### Working data
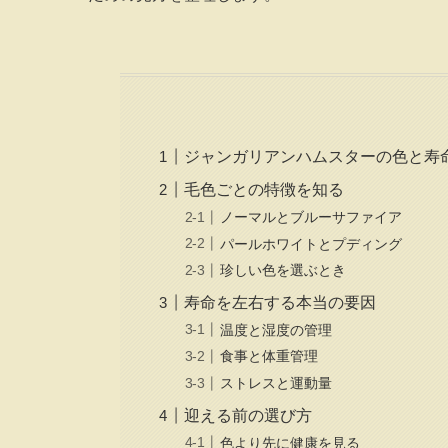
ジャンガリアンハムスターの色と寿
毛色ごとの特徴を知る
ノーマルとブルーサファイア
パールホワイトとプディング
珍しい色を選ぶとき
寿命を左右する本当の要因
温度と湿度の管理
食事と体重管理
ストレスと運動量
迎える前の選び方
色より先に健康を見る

* * *

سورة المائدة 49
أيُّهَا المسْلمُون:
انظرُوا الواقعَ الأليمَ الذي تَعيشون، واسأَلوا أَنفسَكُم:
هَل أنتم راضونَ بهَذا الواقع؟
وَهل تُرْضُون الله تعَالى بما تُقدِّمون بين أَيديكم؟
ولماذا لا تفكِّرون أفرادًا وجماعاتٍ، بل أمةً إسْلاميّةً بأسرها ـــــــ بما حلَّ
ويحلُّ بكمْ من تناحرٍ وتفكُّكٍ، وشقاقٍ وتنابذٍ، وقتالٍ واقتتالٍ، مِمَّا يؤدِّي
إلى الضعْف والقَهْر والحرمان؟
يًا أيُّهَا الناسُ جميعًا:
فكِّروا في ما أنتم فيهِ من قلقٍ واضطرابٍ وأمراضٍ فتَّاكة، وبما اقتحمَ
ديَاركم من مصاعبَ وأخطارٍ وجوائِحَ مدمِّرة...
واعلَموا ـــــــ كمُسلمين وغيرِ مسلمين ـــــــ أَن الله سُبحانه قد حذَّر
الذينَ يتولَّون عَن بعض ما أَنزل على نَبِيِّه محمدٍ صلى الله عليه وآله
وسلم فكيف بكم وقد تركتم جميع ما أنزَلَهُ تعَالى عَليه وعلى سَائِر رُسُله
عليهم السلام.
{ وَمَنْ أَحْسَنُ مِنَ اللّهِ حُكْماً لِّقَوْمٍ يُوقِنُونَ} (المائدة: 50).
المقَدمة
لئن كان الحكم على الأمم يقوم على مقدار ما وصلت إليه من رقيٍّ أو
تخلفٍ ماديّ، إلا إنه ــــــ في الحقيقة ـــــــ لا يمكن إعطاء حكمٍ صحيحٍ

### What the task requires
Using the data above, reproduce exactly the lines between those holding "ديَاركم من مصاعبَ وأخطارٍ وجوائِحَ مدمِّرة..." and "تخلفٍ ماديّ، إلا", inclusive, and no others.

### Answer area
ديَاركم من مصاعبَ وأخطارٍ وجوائِحَ مدمِّرة...
واعلَموا ـــــــ كمُسلمين وغيرِ مسلمين ـــــــ أَن الله سُبحانه قد حذَّر
الذينَ يتولَّون عَن بعض ما أَنزل على نَبِيِّه محمدٍ صلى الله عليه وآله
وسلم فكيف بكم وقد تركتم جميع ما أنزَلَهُ تعَالى عَليه وعلى سَائِر رُسُله
عليهم السلام.
{ وَمَنْ أَحْسَنُ مِنَ اللّهِ حُكْماً لِّقَوْمٍ يُوقِنُونَ} (المائدة: 50).
المقَدمة
لئن كان الحكم على الأمم يقوم على مقدار ما وصلت إليه من رقيٍّ أو
تخلفٍ ماديّ، إلا إنه ــــــ في الحقيقة ـــــــ لا يمكن إعطاء حكمٍ صحيحٍ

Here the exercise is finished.